Stringfellow Barr Citizen of the World (1952)
The UN Food and Agriculture Organization (FAO) in a 22 February 2017 alert has indicated that the States of East Africa – Somalia, Kenya, Ethiopia, Uganda and South Sudan – face famine conditions and that some 20 million people are at grave risk. The most in danger are the people in Somalia and South Sudan where armed violence has destroyed all government infrastructure and thus the possibility of government action. All that remains for action in these two countries are UN staff and non-governmental organizations (NGOs).
In the other East African countries, there are government services which can deliver food relief but who can not increase rapidly local food production, local post-harvest storage and the delivery of local products to local markets.
Moreover, the famine conditions in East Africa are closely related to similar food loss in the neighboring countries of the Sahel. As the armed conflicts in South Sudan and Somalia, northeast Nigeria, parts of Niger, northern Cameroon and the Lake Chad area are victims of the Boko Haram violence. Some of the Boko Haram groups in the Lake Chad area have degenerated into bandits with no structured ideology.

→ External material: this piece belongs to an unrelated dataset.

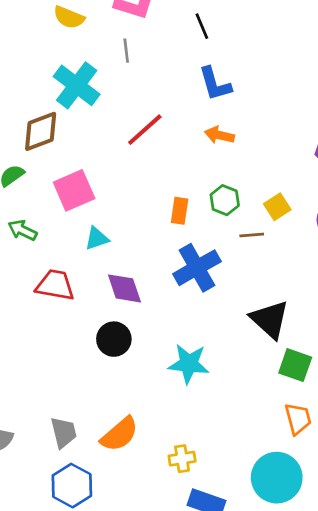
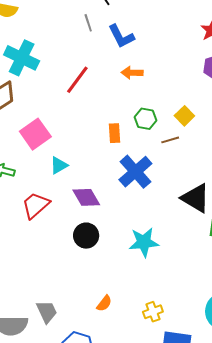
gray line: (126, 51) -> (88, 23), moved
red trapezoid: (55, 285) -> (36, 205), turned -40
gray trapezoid: (64, 433) -> (47, 312), moved
orange semicircle: (119, 434) -> (104, 303), size x0.6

In addition to the civil unrest, there is also a strong negative impact of the climate. For three years in a row, there has been a shortage of rain, and the drought weakens an already fragile soil. Even with a return to the usual rainfall, the drought has accentuated soil loss, the lowering of the water table, and the drying up of small ponds where cattle are brought to drink. People move in search for water, often creating tensions between local inhabitants and newcomers.
There may also be longer-range climate change impact – none of which would be positive for greater agricultural production.
The United Nations has asked government for greater contributions in money or surplus food. However, the UN faces a political climate of “ aid fatigue” with constant requests to help with refugee flows, increased peace-keeping forces, and ecological protection.
A central theme which citizens of the world have long stressed is that there needs to be a world food policy and that a world food policy is more than the sum of national food security programs. World food security has too often been treated as a collection of national food security initiatives. While the adoption of a national strategy to ensure food and nutrition security for all in the country is essential, a focus on the formulation of national plans is clearly inadequate.
There is a need for a world plan of action with focused attention given to the role that the UN and regional institutions must play if hunger is to be sharply reduced. It is clear that certain regional bodies, such as the European Union, already play an important role in setting agricultural policy both in terms of production and export policy. There may be a time when the African Union will also play a crucial role in setting policy monitoring and coordinating agriculture.
Today, there is a need for cooperation among the UN family of agencies, national governments, non-governmental organizations and the millions of food producers to respond with both short-term measures to help people now suffering from lack of food and with longer-range structural issues. The world requires a World Food Policy and a clear Plan of Action.